12/28/2025
Before BrainWave had a name, before it had structure, phases, or pretty language, there was just Papa.
Papa had Alzheimer’s and everyone had an opinion about what that meant he couldn’t do anymore.
What changed everything for me wasn’t what he lost. It was what I watched him do anyway.
Inside our day program, Papa made friends. Not staff. Not “other participants.” Friends. Friends he could recall by name long after he forgot other things.
He forgot who I was as his granddaughter.
That part hurt and I won’t pretend it didn’t but here’s what mattered more. He didn’t lose connection. He just rebuilt it. I wasn’t his granddaughter anymore. I was the lady at that place where his friends were.
And you know what...That was enough.
He felt safe there. He felt comfortable. He belonged. Papa formed new relationships. New routines. New moments that mattered, even if he couldn’t recall them later.
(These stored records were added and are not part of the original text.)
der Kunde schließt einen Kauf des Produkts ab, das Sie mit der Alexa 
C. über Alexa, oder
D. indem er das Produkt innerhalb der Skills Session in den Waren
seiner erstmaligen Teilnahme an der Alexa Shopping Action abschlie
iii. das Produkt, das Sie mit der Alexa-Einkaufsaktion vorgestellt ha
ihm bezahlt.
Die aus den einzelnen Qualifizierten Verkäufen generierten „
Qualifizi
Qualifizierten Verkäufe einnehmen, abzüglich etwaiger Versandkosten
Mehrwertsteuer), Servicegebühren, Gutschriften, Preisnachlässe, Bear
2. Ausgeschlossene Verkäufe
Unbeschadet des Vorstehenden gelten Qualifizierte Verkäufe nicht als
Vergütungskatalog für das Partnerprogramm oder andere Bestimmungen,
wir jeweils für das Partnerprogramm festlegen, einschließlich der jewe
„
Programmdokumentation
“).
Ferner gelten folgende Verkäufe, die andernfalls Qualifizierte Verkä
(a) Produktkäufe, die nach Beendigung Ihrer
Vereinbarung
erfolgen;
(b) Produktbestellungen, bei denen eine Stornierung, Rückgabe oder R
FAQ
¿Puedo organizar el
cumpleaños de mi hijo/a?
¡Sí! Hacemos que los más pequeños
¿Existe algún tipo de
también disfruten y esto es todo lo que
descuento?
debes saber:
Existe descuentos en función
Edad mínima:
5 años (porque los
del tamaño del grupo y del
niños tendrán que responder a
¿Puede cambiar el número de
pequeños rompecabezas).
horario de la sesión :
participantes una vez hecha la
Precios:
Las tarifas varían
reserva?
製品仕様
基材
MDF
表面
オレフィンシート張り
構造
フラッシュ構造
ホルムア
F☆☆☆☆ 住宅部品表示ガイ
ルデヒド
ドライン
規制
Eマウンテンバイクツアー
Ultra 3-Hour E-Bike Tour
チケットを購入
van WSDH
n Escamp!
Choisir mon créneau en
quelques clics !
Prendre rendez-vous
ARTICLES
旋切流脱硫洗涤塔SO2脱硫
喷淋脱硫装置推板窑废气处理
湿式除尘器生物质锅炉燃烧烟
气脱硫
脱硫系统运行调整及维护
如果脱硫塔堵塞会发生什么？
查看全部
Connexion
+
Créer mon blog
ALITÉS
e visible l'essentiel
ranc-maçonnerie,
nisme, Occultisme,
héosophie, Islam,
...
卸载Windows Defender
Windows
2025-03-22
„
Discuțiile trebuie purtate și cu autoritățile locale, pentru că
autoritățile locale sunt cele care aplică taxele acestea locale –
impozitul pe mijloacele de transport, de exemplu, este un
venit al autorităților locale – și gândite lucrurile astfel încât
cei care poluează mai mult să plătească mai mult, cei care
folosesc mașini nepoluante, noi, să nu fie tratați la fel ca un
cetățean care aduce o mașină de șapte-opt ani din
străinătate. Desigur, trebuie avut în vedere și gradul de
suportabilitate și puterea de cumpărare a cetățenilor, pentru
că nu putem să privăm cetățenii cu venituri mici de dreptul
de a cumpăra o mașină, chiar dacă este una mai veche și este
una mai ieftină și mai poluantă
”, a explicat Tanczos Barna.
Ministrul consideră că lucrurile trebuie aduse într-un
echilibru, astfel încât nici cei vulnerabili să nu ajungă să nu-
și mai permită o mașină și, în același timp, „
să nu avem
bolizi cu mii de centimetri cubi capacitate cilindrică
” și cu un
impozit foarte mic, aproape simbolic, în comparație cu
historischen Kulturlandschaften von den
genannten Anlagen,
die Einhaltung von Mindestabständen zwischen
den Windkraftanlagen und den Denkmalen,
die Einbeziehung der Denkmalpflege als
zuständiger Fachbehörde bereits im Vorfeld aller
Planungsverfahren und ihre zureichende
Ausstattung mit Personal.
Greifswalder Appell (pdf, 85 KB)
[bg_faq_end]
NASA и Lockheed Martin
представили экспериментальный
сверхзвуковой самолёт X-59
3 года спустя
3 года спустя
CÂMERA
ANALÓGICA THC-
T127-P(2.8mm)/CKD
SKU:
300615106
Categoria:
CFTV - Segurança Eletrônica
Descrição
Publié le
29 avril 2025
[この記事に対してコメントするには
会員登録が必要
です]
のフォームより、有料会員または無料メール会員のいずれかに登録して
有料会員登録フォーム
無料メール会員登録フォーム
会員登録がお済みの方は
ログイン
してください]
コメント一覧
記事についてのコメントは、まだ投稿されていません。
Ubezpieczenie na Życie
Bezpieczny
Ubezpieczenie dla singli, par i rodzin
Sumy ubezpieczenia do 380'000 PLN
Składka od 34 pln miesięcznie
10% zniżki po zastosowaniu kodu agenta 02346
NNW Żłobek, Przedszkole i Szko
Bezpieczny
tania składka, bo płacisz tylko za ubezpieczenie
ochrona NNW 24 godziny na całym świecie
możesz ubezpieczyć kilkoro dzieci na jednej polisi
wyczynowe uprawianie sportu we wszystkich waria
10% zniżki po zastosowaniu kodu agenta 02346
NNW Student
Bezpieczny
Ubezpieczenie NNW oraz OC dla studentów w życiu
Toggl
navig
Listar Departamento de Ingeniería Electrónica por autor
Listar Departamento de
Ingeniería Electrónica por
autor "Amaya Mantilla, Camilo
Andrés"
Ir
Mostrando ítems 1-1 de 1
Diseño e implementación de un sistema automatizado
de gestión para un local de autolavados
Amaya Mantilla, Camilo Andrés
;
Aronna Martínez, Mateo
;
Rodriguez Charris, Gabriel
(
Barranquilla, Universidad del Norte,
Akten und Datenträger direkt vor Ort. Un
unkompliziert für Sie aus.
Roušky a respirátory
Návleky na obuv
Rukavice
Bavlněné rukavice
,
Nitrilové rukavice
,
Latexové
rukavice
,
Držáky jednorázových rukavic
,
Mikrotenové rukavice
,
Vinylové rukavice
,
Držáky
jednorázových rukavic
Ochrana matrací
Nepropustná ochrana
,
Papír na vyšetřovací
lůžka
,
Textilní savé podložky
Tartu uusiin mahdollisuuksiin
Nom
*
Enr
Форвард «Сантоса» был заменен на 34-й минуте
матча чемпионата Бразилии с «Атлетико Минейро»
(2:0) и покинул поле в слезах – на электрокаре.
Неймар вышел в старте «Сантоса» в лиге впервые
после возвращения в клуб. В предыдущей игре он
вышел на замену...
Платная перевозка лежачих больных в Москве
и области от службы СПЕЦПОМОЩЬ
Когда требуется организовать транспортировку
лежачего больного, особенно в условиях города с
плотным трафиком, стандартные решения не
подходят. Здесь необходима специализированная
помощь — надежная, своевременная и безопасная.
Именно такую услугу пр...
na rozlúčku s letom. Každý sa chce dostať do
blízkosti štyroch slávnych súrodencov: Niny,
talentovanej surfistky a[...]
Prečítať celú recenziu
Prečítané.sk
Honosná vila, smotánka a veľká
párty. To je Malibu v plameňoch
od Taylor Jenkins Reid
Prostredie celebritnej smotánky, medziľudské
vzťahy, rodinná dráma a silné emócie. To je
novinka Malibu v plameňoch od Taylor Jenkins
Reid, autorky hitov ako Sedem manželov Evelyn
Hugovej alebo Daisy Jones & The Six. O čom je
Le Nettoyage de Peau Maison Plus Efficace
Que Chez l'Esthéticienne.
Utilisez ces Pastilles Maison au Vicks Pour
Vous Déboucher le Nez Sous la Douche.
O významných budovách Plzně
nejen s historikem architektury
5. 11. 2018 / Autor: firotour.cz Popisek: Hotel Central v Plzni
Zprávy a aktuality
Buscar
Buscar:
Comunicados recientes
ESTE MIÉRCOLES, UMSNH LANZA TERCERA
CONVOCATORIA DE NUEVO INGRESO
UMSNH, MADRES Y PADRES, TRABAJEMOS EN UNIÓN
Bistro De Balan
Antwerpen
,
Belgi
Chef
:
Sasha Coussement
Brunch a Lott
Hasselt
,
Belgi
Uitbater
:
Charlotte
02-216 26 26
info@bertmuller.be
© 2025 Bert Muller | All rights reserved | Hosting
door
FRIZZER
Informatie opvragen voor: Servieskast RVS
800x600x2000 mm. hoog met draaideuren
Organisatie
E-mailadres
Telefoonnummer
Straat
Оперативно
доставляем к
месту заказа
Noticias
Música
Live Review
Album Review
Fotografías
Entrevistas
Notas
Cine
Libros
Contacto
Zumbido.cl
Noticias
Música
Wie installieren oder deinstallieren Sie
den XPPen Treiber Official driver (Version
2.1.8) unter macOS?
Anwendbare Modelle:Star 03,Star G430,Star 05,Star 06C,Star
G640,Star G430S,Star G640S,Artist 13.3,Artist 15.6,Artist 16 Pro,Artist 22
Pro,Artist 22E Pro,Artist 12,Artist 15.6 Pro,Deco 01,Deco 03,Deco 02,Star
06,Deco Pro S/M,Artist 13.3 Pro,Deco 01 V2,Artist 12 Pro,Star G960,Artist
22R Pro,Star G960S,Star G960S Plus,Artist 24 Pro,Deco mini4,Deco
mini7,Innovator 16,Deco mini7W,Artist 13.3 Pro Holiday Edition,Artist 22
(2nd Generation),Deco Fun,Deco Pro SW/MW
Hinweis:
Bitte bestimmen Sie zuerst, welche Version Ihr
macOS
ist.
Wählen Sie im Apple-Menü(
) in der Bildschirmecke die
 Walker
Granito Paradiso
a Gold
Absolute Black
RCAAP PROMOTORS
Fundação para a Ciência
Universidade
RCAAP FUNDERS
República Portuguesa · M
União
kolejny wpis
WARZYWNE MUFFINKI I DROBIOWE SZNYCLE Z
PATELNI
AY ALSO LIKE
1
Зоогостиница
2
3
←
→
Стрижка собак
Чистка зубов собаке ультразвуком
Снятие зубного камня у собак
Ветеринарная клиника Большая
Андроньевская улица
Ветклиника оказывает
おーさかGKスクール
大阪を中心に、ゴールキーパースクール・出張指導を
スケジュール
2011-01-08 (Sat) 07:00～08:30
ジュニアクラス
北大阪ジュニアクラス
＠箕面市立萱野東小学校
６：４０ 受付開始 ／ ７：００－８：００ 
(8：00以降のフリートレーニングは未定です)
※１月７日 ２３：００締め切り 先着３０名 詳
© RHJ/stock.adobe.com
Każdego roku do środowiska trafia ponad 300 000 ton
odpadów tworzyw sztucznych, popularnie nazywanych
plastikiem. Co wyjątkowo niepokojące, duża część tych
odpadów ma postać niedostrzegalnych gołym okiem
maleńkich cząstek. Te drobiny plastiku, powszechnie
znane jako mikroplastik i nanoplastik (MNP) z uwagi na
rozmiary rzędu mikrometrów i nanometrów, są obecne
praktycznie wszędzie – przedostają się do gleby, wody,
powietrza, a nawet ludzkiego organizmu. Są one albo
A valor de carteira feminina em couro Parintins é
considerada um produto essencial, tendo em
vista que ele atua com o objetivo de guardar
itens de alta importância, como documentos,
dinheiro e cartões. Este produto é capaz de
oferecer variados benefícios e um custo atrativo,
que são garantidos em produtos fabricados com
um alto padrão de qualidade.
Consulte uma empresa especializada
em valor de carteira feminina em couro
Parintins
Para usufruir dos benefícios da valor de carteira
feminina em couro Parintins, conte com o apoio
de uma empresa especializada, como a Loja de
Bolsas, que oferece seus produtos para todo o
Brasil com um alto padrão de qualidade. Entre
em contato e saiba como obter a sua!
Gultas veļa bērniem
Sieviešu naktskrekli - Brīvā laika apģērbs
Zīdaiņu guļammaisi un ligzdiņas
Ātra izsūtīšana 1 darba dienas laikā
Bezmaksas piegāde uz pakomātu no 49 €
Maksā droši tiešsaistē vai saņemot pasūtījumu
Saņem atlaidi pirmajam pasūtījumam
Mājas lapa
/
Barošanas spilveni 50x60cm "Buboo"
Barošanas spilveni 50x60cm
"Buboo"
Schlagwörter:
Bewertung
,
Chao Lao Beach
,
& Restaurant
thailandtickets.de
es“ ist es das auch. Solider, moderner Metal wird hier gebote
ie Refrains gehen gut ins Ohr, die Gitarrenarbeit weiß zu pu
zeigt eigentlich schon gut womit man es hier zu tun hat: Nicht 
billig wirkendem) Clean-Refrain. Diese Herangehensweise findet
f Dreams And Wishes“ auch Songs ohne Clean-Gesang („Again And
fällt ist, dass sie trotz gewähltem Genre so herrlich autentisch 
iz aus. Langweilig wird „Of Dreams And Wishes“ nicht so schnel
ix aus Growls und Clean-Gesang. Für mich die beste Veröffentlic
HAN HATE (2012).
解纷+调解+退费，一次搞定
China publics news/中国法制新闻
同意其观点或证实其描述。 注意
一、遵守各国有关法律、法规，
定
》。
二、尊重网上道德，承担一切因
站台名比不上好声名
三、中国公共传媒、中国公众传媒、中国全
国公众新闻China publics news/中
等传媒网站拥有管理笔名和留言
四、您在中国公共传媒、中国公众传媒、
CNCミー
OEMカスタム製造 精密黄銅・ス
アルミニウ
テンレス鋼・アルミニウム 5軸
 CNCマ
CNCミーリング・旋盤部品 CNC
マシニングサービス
Things people love to say don’t happen once Alzheimer’s shows up. Watching Papa taught me something no training ever did.
Alzheimer’s doesn’t erase the need for belonging.
It doesn’t erase the ability to connect and it sure as hell doesn’t erase joy. What fails people with dementia isn’t the diagnosis. It’s the low bar we set for their lives afterward.
Memory loss does not mean life loss.
Identity doesn’t disappear; it shifts.
Connection doesn’t vanish; it changes shape.
Papa’s Place was never built around limitations.
It was built around possibility.
BrainWave didn’t start as a program. It started with a grandfather who showed me, day after day, that dignity, friendship, and purpose don’t require perfect memory. They require people willing to stop deciding what someone else is still capable of.
That’s the legacy here. That’s why Papa’s Place exists.